Please return the listing below exactly, without any of its pictures.

Material supplied =>
╔══

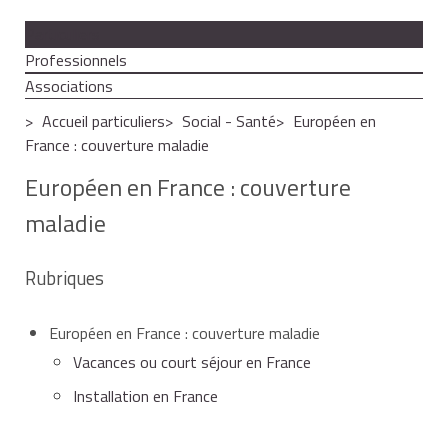
Particuliers
Professionnels
Associations
Accueil particuliers
Social - Santé
Européen en
France : couverture maladie
Européen en France : couverture
maladie
Rubriques
Européen en France : couverture maladie
Vacances ou court séjour en France
Installation en France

╚══

Final answer =>
Particuliers
Professionnels
Associations
Accueil particuliers
Social - Santé
Européen en
France : couverture maladie
Européen en France : couverture
maladie
Rubriques
Européen en France : couverture maladie
Vacances ou court séjour en France
Installation en France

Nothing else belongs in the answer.